Tuesday, July 22, 2014

Faint possibilities

I have identified a possible flaw in a thought-experiment-based argument I posted here ('Kirk dies') some time ago. I wrote:

"We willingly go to sleep at night. We willingly get anesthetized for an operation. We might also be happy to go into 'cold storage' for a long space journey or to survive a devastating catastrophe on earth (a 'nuclear winter', for example).

But, what if, though we could be certain the hibernation device would not fail to keep our body alive and in a resuscitatable state, we just did not know whether or not it would ever get around to waking us up?

Going into such a device becomes exactly equivalent to a game of Russian roulette. Death (as in the death of the body) is functionally equivalent to not waking up, ever. All the death of the body does is make it impossible ever to wake up. It takes away hope.

But, from the point of view of the unconscious person, hope – or any kind of expectation – is irrelevant. So the experience of death is equivalent to the experience of going into a state of unconsciousness – nothing more."

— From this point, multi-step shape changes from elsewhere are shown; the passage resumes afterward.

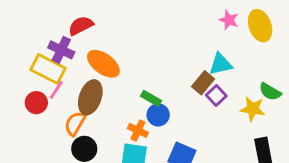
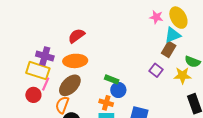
red semicircle: (81, 26) -> (76, 36), moved
orange ellipse: (103, 64) -> (75, 61), turned -30
cyan triangle: (221, 64) -> (173, 35), moved
brown rectangle: (203, 83) -> (169, 49), moved
brown ellipse: (90, 97) -> (70, 85), turned 35

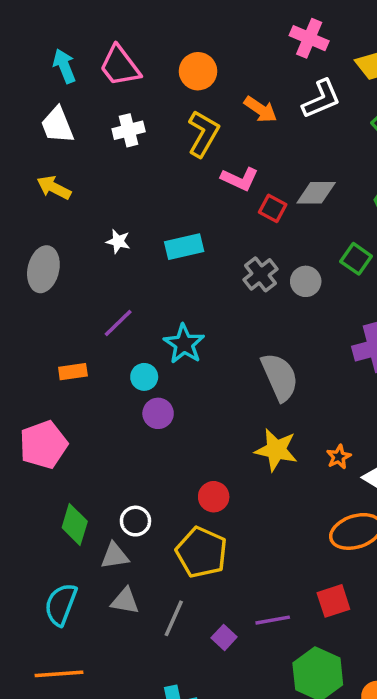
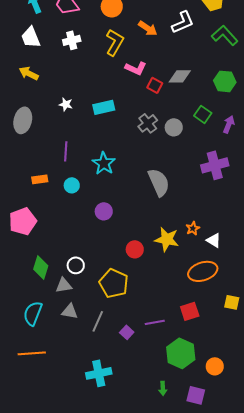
purple line: (118, 323) -> (66, 151), turned -42
cyan circle: (144, 377) -> (72, 185), moved
purple circle: (158, 413) -> (104, 211), moved
yellow star: (276, 450) -> (167, 239), moved
red circle: (214, 497) -> (135, 249), moved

The problem (as I now see it) is that I was overlooking the fact that a body which is revivable must, like any living thing, be in some sense sentient.*

A person requires consciousness as well as a social context, etc., and so is much more than a sentient body or body components. But the latter is the basis and sine qua non of the former and – crucially – is what makes me me and not you.**

The higher functions of my brain (or my 'mind') fade in and out, and may go permanently before my body fails. Once they are gone, I (as a functioning person) am gone. But in another sense I live on in my separateness until the death of the body.

In a fundamental sense, basic sentience is a far more interesting phenomenon than consciousness or self-consciousness, as it is the root of the latter. If there is a deep mystery in the universe, sentience is it. The primitive organism in a rock pool attracted to the warmth of the sun: this is what is most remarkable.

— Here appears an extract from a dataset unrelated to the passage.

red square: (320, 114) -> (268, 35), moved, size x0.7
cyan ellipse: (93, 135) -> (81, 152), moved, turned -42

A human body, then, in some imagined technology-induced kind of super-hibernation would be unconscious but sentient (probably in many ways). And such a 'sleep' – even if extended indefinitely – is not at all equivalent to death.

I thought I had demonstrated (assuming that a functioning human body is entirely physical, i.e. soulless) that there can be no afterlife, no waking up (as it were) after death.*** But my little thought experiment was, I think, fatally flawed.

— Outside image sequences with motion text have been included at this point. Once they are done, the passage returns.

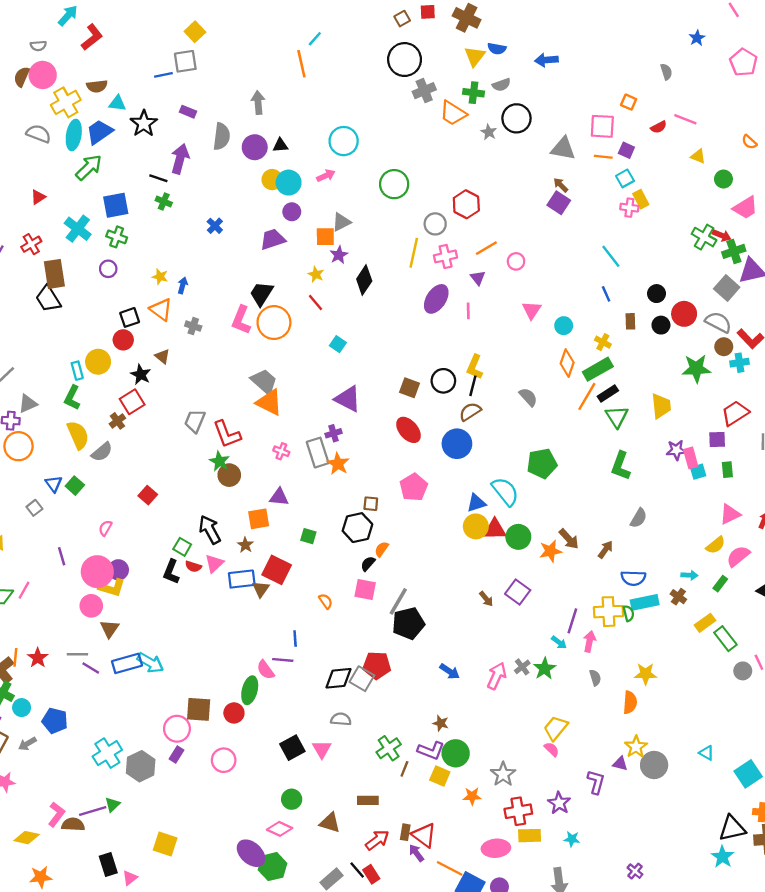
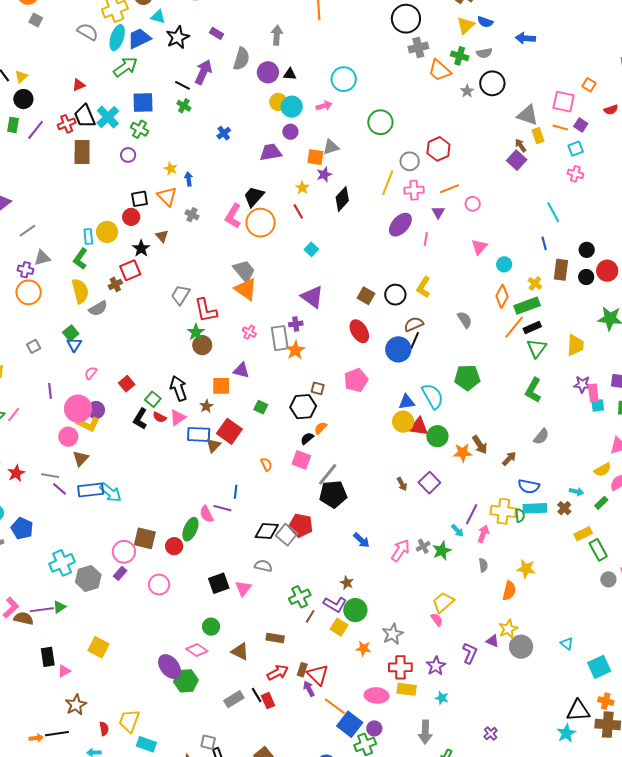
yellow rectangle: (641, 199) -> (538, 136), moved
blue arrow: (183, 285) -> (189, 179), turned -32
black trapezoid: (48, 299) -> (85, 116), moved
brown rectangle: (630, 321) -> (561, 270), size x1.5
black line: (473, 386) -> (415, 340), moved
blue triangle: (54, 484) -> (74, 345), moved
red square: (148, 495) -> (127, 384), moved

All sorts of possibilities – especially in an infinite universe (or multiverse) with multiple copies and so on – remain in place (faint though these possibilities may be).



* I am assuming here that any process which completely shuts down the functioning of organs, cells etc. would not be reversible: it would in effect kill the body.

** I know there are difficult questions about what it is exactly that confers identity on an individual or what identity consists of or in which I'm skirting here, but (if one rejects a Cartesian view) the living body is clearly basic.

*** Looking at things from a first-person perspective helps to keep these sorts of discussions grounded. Look, for example, at the sort of question that a dying person might ask him/herself. Something like: "Is this the end, the end of all experience (for me)?" I put the 'for me' in brackets because the burden of the question lies elsewhere. The dying person is not interested in me-ness but in whether or not there are going to be any more experiences. One can imagine – looking forward – waking up as oneself at another (say, earlier) stage of life, as someone else entirely or even as a giant cockroach – and I think these imaginings are at least coherent. (Kafka's giant bug had psychological continuity with the man who suffered the transformation. My cockroach doesn't (necessarily), and nor does my someone else. Thus the inserted clause, 'looking forward'.)